The result has been improved efficiency largely because of better management and technology; in Maputo, for example, as well as the new trucks and cranes, there are new computerised systems to track down boxes more quickly.
But in other sectors, performance has been mixed. Water seems to be a particularly fraught sector. One success story is in Kibera, a Nairobi slum, where four water dispensing machines have been installed that operate like cash machines—with customers able to buy affordable water using smart cards.
The new machines have made water up to six times cheaper, is cleaner, and is helping improve health, residents say.
But a 1999 privatisation in Mpumalanga, South Africa led to an increase of up to 69% in the cost of water in the municipality Mbombela. When communal taps were replaced by a prepaid metering system people were forced to turn to rivers for their water, leading to disease outbreaks.
No ongoing projects
The International Finance Corporation (IFC) is the private investment arm of the World Bank and leading financier of public-private partnerships in water around the world, and last year said it had no ongoing water concession projects in Africa, and was working on very few in developing countries.
From a high of 85 major projects in 2007 globally, only 22 were recorded as starting in 2013. Moreover, 63 projects, representing 28% of the IFC’s total water investments over the past 20 years, have failed or are in difficulty, according to the bank.
“In the last five years the failure rate of [IFC] water and sewerage privatisations has increased to 34%, compared with a failure rate of just 6% for energy, 3% for telecommunications and 7% for transportation, during the same period”, Anna Lappé, director of the Small Planet Institute is quoted to have said.
Local residents wait to fill their jerrycans at a water distribution point in Kibera, Nairobi. (Photo/File)
In fact, a report by the Transnational Institute (TNI), Public Services International Research Unit and the Multinational Observatory suggests that 180 cities and towns in 35 countries, including Johannesburg, Accra and Maputo have all “re-municipalised” their water systems in the past decade.

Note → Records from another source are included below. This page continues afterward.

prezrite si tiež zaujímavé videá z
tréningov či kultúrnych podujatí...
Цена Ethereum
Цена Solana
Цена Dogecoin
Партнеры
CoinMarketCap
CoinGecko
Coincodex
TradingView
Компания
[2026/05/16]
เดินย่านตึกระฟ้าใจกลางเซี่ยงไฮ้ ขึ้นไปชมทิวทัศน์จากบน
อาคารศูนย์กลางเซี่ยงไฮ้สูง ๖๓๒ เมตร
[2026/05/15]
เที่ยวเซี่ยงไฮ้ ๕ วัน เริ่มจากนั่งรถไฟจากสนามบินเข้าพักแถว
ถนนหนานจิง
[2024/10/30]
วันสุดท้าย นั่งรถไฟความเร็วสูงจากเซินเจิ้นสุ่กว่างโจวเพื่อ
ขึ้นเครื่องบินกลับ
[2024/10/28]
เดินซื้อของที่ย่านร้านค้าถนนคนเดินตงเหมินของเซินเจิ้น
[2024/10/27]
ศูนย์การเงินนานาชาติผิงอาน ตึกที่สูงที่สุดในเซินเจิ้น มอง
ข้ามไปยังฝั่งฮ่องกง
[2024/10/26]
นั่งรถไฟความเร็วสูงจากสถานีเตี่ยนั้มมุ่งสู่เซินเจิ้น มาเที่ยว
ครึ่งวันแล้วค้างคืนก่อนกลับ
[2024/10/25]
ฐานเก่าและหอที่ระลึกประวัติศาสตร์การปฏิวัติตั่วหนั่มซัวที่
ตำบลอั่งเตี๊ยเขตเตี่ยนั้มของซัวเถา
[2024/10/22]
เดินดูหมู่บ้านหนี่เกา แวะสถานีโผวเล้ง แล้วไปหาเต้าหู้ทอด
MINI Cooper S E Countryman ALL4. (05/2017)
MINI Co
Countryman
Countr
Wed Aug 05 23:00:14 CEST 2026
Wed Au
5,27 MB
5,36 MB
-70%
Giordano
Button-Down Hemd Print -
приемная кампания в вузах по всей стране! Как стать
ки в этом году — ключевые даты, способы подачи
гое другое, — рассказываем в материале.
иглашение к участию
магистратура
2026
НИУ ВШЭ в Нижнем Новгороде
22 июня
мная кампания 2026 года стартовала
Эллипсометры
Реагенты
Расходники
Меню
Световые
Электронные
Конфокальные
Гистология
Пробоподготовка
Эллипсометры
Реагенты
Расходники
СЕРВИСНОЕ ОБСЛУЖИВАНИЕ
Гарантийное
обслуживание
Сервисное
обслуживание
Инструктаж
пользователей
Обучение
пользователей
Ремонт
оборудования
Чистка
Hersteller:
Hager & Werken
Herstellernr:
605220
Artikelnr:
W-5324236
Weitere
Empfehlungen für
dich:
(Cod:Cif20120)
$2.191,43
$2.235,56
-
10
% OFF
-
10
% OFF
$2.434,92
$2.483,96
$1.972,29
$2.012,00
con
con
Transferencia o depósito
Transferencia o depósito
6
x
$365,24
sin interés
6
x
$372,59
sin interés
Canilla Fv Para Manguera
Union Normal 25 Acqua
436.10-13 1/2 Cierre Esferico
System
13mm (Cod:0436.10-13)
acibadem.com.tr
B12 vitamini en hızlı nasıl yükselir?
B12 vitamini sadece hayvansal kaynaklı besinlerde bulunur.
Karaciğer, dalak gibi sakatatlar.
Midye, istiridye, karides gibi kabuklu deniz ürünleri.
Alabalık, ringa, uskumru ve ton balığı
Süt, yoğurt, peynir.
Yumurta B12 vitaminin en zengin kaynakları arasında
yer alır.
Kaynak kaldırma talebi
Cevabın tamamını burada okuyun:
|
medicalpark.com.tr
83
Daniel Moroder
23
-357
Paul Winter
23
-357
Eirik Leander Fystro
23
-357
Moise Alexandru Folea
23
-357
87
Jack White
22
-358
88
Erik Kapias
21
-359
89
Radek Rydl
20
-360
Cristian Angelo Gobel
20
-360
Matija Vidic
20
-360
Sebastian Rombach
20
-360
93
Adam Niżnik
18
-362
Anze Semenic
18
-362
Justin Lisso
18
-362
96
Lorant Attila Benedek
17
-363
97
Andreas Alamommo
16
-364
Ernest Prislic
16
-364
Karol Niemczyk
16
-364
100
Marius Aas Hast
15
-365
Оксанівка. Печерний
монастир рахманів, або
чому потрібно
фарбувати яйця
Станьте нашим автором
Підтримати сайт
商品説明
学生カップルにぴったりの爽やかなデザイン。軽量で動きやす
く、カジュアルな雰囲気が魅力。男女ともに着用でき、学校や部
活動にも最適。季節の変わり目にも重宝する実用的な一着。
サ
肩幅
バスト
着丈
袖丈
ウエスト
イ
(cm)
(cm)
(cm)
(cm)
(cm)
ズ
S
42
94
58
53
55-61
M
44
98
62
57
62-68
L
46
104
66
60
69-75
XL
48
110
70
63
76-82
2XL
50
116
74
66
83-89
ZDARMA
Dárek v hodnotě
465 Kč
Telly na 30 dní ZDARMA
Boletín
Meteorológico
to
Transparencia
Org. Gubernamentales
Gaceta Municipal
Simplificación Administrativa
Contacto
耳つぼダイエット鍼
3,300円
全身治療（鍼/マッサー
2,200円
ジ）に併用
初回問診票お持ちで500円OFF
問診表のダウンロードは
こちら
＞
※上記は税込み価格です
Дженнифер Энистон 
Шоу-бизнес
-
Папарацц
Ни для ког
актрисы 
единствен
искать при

“Re-municipalisation”, and on a broader scale, the re-insertion of the state in sectors that it had got out of – or had never really been involved in the first place – is another parallel trend unfolding in Africa.
Some of the forms of the increased government footprint – such as Kenya’s government disbursement of loans to small businesses, youth or women groups and attempts to re-restrict bank interest rates, or Nigeria’s heavy handed control of the currency regime is familiar enough.
Army beauty pageant
But it can take on some strange iterations. In Uganda, for example, the army in 2014 took over the running of the “Miss Uganda” beauty pageant, with an army general saying the move was intended to “attract young people into the agricultural sector”, adding that it may help to solve the “problems of hunger and poverty among the youth of the country.” The winner is positioned as a national ambassador for agriculture of sorts.
The military is also in the process of taking control of the country’s agricultural production scheme, which is meant to move farmers over from subsistence to commercial farming. To achieve the transition, more people need to get interested in agriculture, Gen Caleb Akandwanaho aka Salim Saleh, the presidential adviser on military matters said.
But observers were incredulous as to how a beauty pageant would get the youth interested in agriculture, and what that actually had to do with defence or military matters in the first place.
“So how is this going to work?” one post asks. “Will the girls be perched on top of tractors?”